Stoneridge (NYSE: SRI) reported a quarterly earnings per share (EPS) of -$0.18, which was below the expected $0.36. The company has a negative return on equity (ROE) of -0.42% and a net profit margin of -0.81%. The stock is trading at $4.24 with a market capitalization of $117.4 million. Analysts have downgraded the stock from ‘Buy’ to ‘Hold’, while Barrington Research maintains an ‘Outperform’ rating with a target price of $16.00. Stoneridge designs and manufactures systems for various global vehicle markets. Market Beat

Impact Analysis

  1. Business Overview Analysis
  • Stoneridge’s business model involves designing and manufacturing systems for global vehicle markets.
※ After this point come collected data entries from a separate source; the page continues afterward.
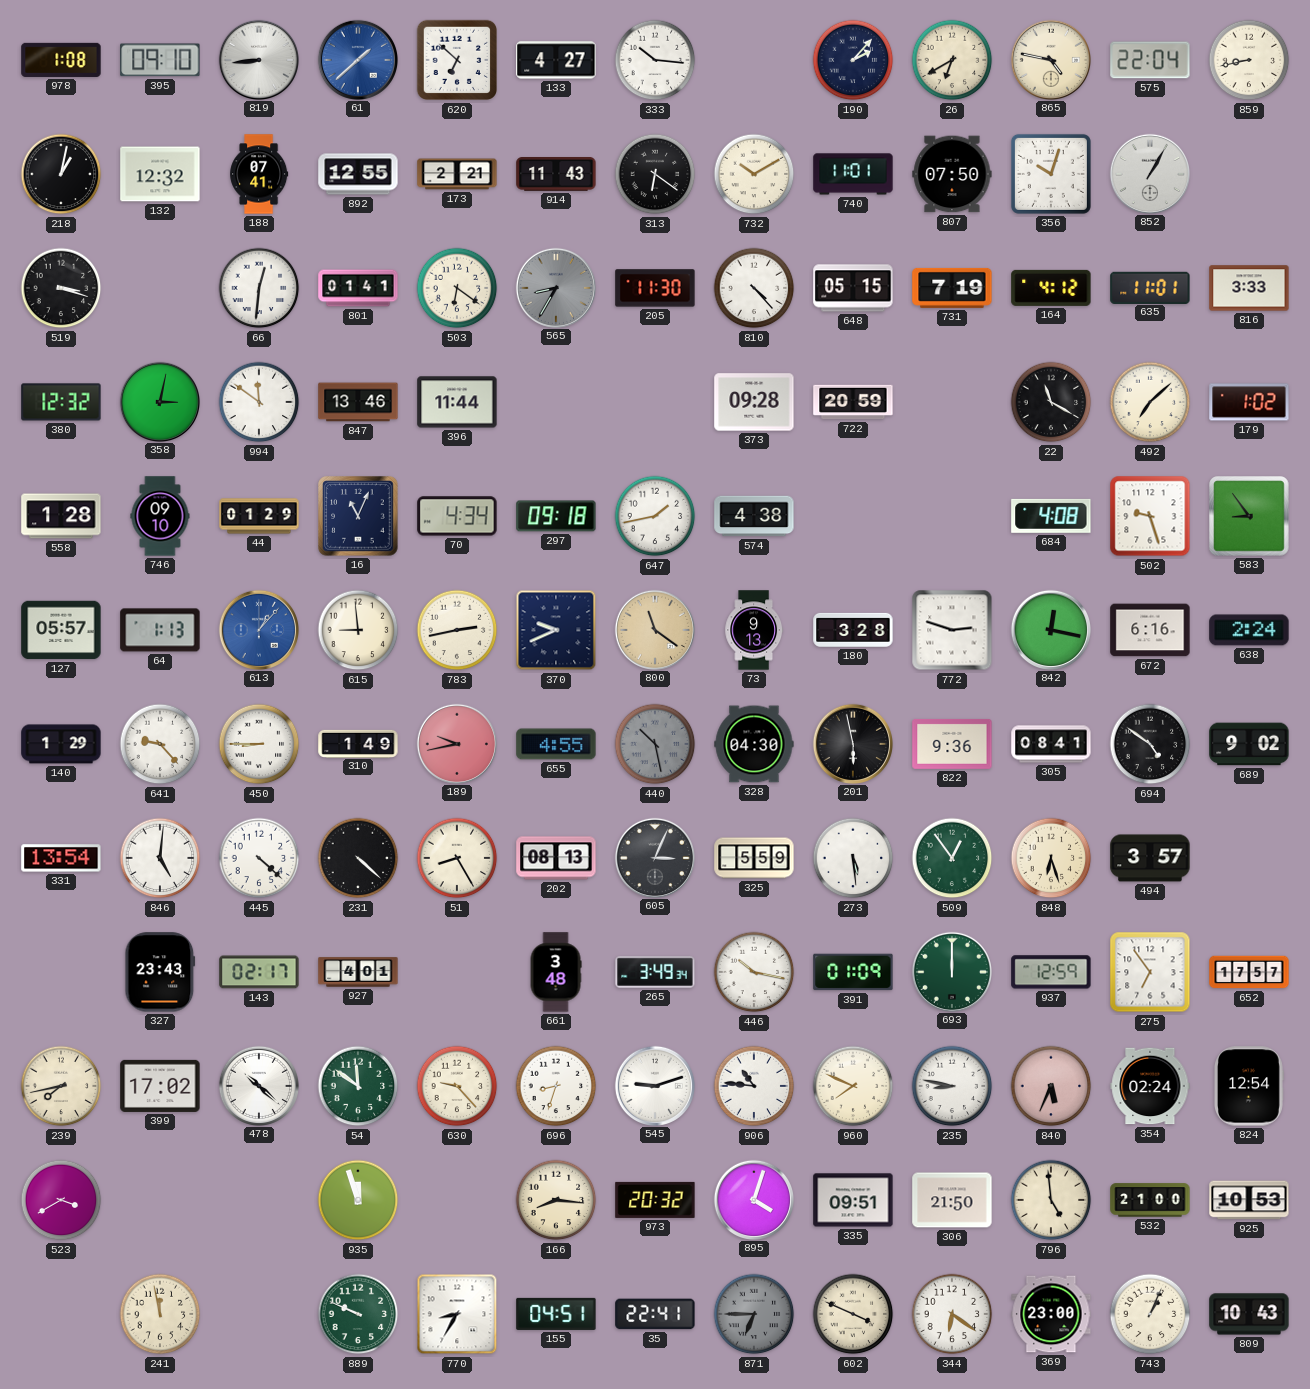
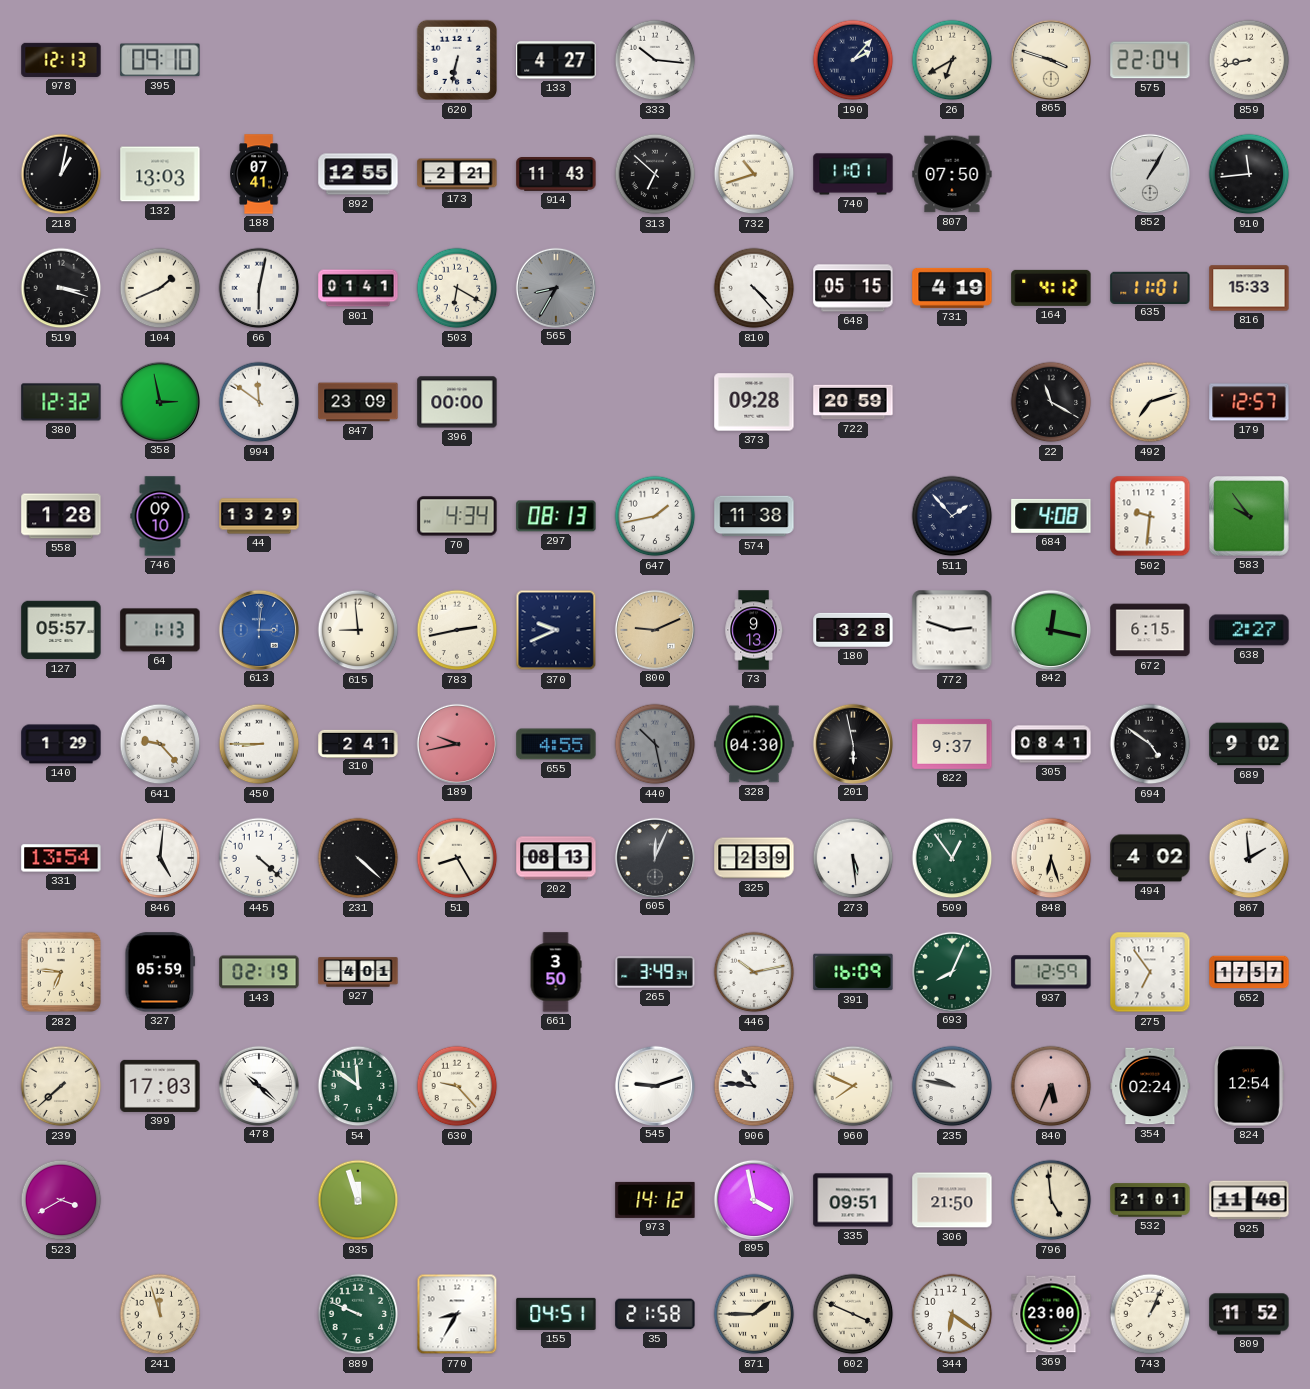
978: 1:08 -> 12:13
819: 8:44 -> none
61: 1:38 -> none
620: 6:52 -> 6:32
865: 4:47 -> 3:48
132: 12:32 -> 13:03
313: 6:21 -> 6:52
732: 10:10 -> 10:42
356: 10:03 -> none
910: none -> 11:44
104: none -> 1:41
66: 12:31 -> 6:02
503: 6:21 -> 6:20
205: 11:30 -> none
731: 7:19 -> 4:19
816: 3:33 -> 15:33
358: 3:02 -> 2:58
847: 13:46 -> 23:09
396: 11:44 -> 00:00
492: 7:08 -> 7:12
179: 1:02 -> 12:57
44: 01:29 -> 13:29
16: 11:04 -> none
297: 09:18 -> 08:13
574: 4:38 -> 11:38
511: none -> 1:53
502: 9:27 -> 9:31
583: 8:54 -> 9:54
613: 1:07 -> 3:01
800: 11:21 -> 9:11
672: 6:16 -> 6:15
638: 2:24 -> 2:27
310: 1:49 -> 2:41
822: 9:36 -> 9:37
605: 3:04 -> 12:04
325: 5:59 -> 2:39
494: 3:57 -> 4:02
867: none -> 1:59
282: none -> 6:46
327: 23:43 -> 05:59
143: 02:17 -> 02:19
661: 3:48 -> 3:50
446: 10:17 -> 10:13
391: 01:09 -> 16:09
693: 12:00 -> 8:04
239: 7:43 -> 7:38
399: 17:02 -> 17:03
696: 8:33 -> none
235: 8:47 -> 9:47
166: 8:16 -> none
973: 20:32 -> 14:12
895: 4:03 -> 3:58
532: 21:00 -> 21:01
925: 10:53 -> 11:48
241: 11:58 -> 11:57
35: 22:41 -> 21:58
871: 6:45 -> 1:45
871 dial: grey -> cream
809: 10:43 -> 11:52
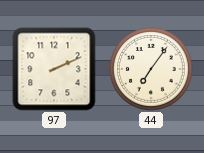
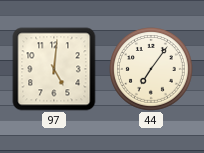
97: 2:11 -> 5:01
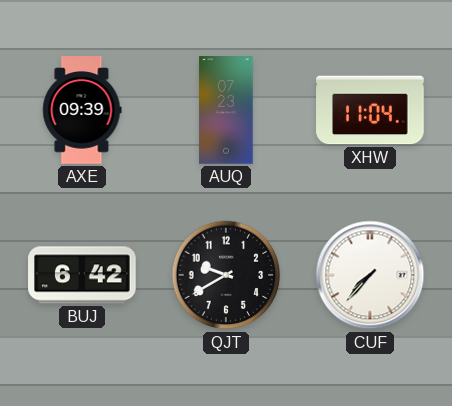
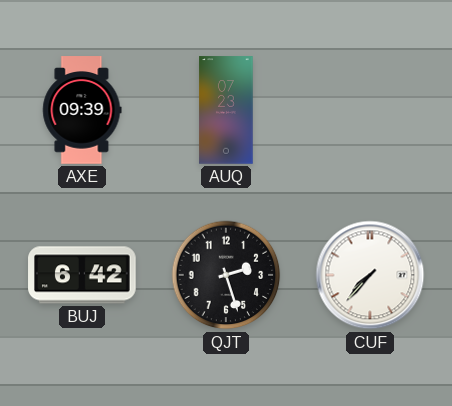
XHW: 11:04 -> none
QJT: 9:40 -> 2:27
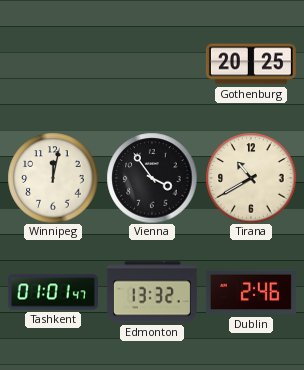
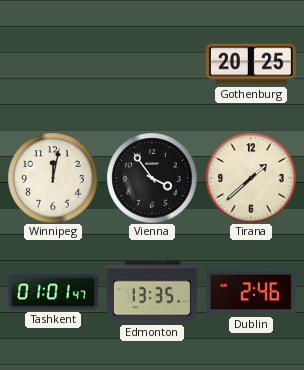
Tirana: 10:40 -> 1:38
Edmonton: 13:32 -> 13:35
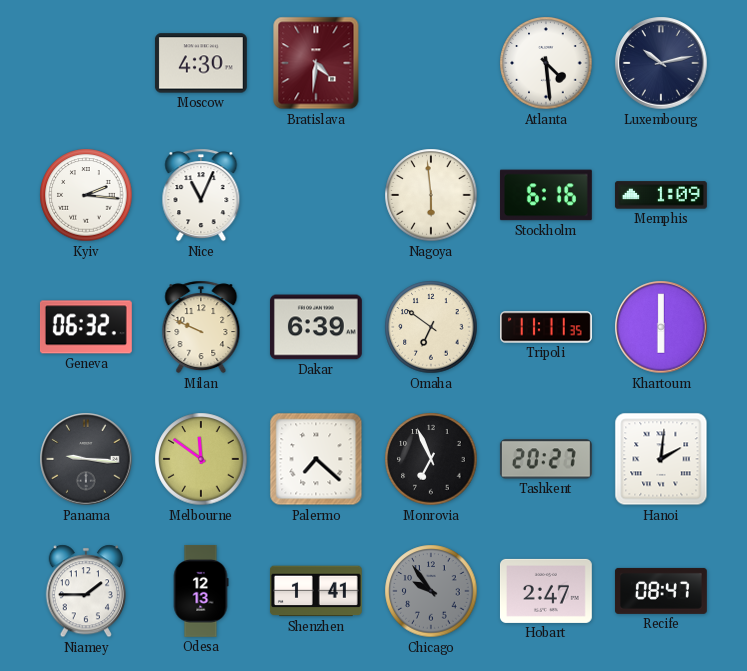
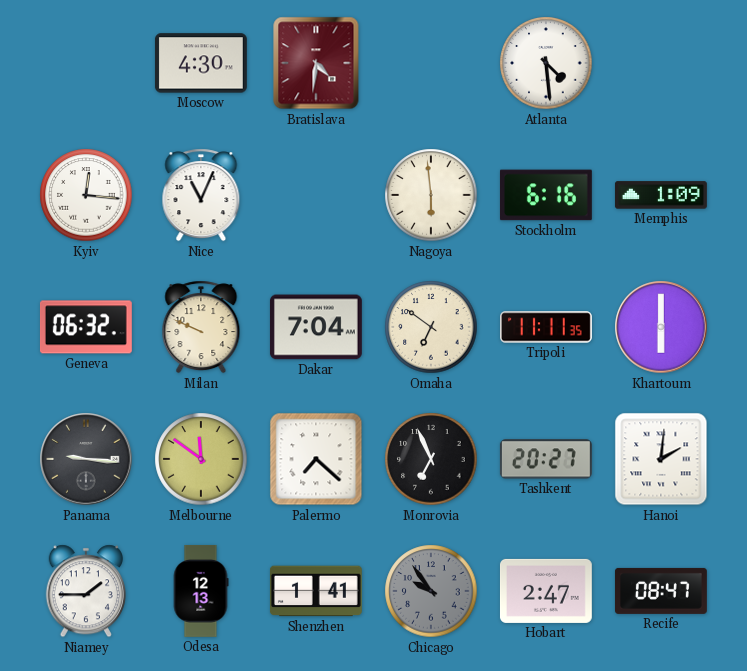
Luxembourg: 10:13 -> none
Kyiv: 2:16 -> 12:16
Dakar: 6:39 -> 7:04
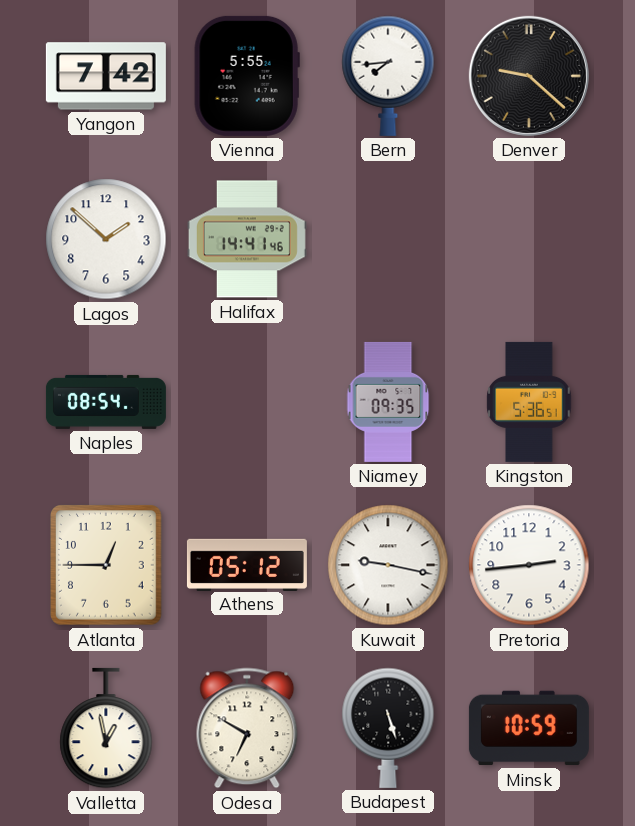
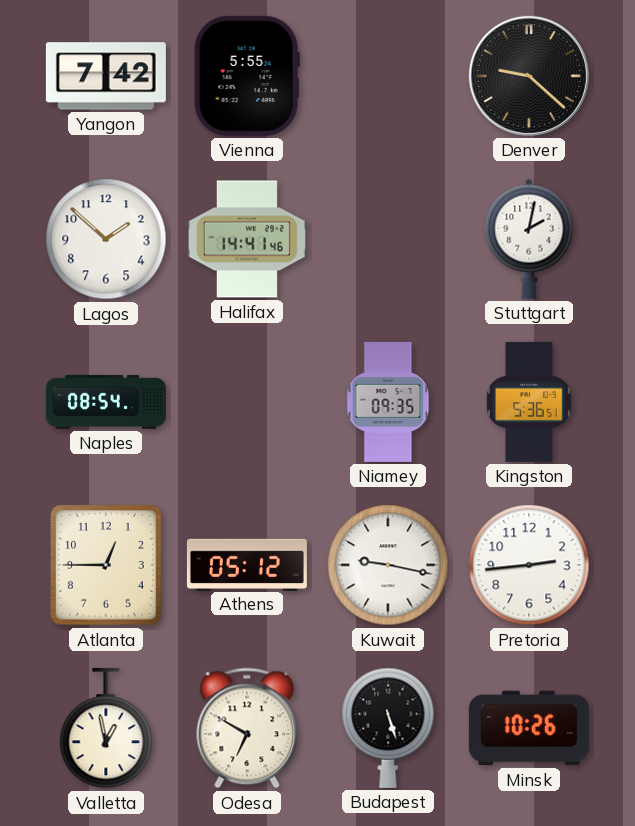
Bern: 7:44 -> none
Stuttgart: none -> 2:02
Minsk: 10:59 -> 10:26
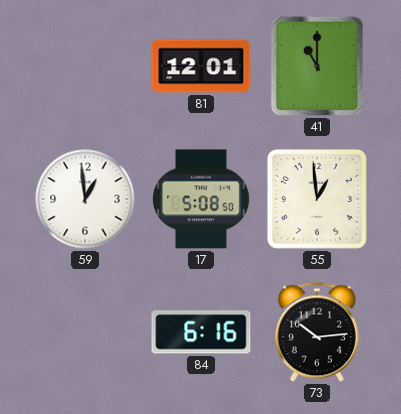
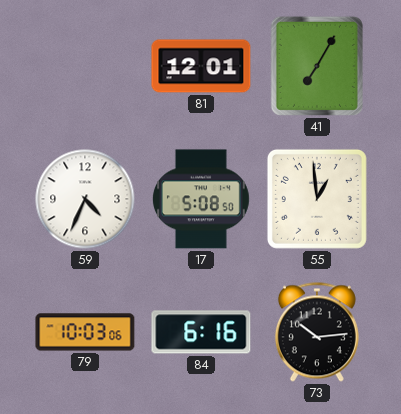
41: 11:00 -> 7:05
59: 12:59 -> 4:34
79: none -> 10:03
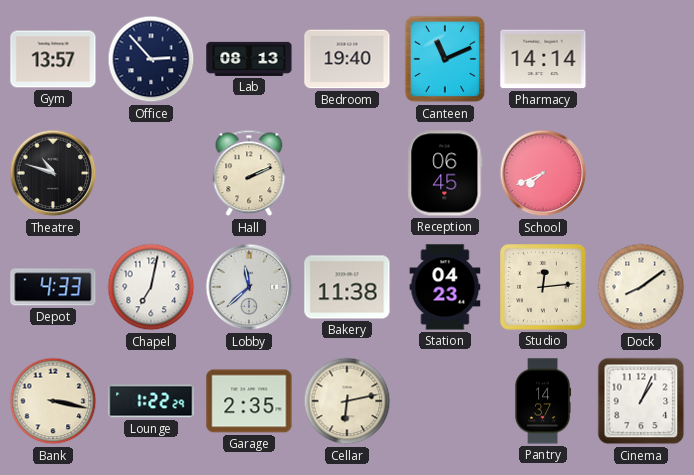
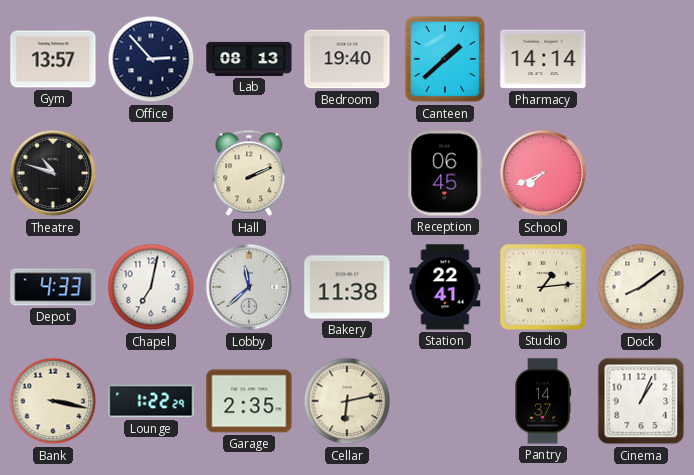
Canteen: 11:11 -> 1:38
Station: 04:23 -> 22:41
Studio: 12:14 -> 1:14
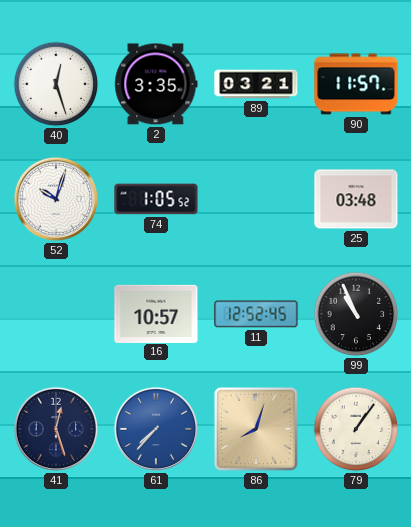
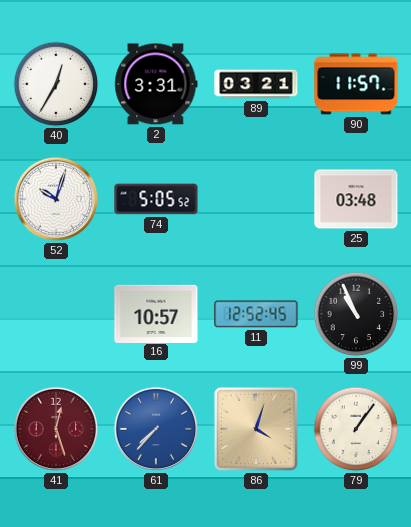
40: 12:27 -> 12:35
2: 3:35 -> 3:31
74: 1:05 -> 5:05
41 dial: navy -> burgundy
86: 8:03 -> 4:03
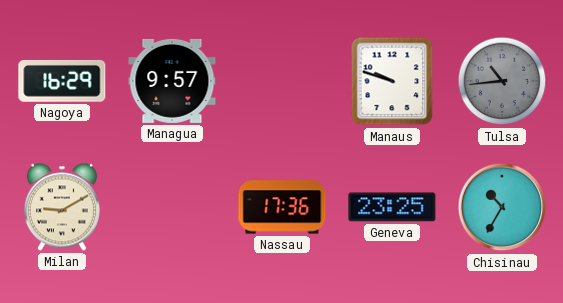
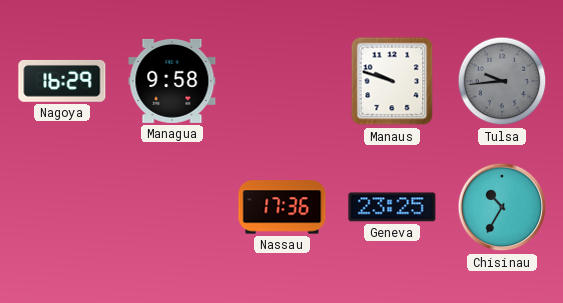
Managua: 9:57 -> 9:58
Tulsa: 10:44 -> 9:44
Milan: 9:10 -> none
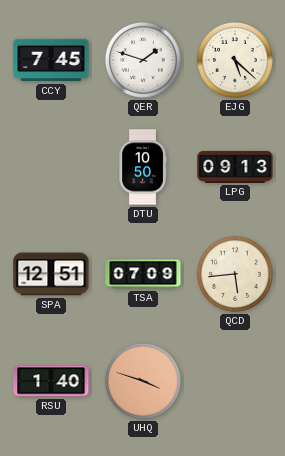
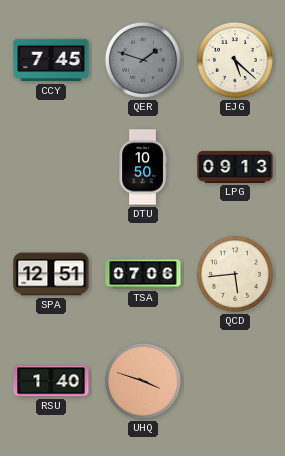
QER dial: white -> grey
TSA: 07:09 -> 07:06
This positions it within the automotive parts industry, which is competitive and sensitive to economic cycles.
  • The downgrade in analyst ratings from ‘Buy’ to ‘Hold’ reflects a lack of confidence in short-term performance, potentially due to the earnings miss. However, Barrington Research’s ‘Outperform’ rating with a high target price suggests there might be long-term potential if the company can address its profitability issues.
  1. Financial Statement Analysis
  • Income Statement: The company reported an EPS of -$0.18, missing expectations by $0.36. This indicates significant challenges in achieving profitability. Revenue for the quarter was $218.2 million, slightly above expectations of $207.61 million Market Beat.
  • Balance Sheet: Details on assets and liabilities were not provided, but the negative profit metrics indicate potential stress in financial health.
  • Cash Flow: Operational cash generation might be under pressure given the negative net margins. The company needs to manage investment and financing activities carefully.
  • Key Ratios: The negative ROE and net margin highlight profitability issues. Liquidity and solvency metrics weren’t provided but should be closely monitored, given the earnings miss.
  1. Risks: The earnings miss and negative financial metrics pose risks to investor confidence and stock price stability. The downgrade in ratings further exacerbates these concerns.

  2. Opportunities: Potential catalysts for improvement could include operational efficiency improvements, cost reductions, or successful product launches addressing the current market demands.

  3. Reference: The analysis is based on the financial results and analyst opinions as cited in Market Beat, Market Beat.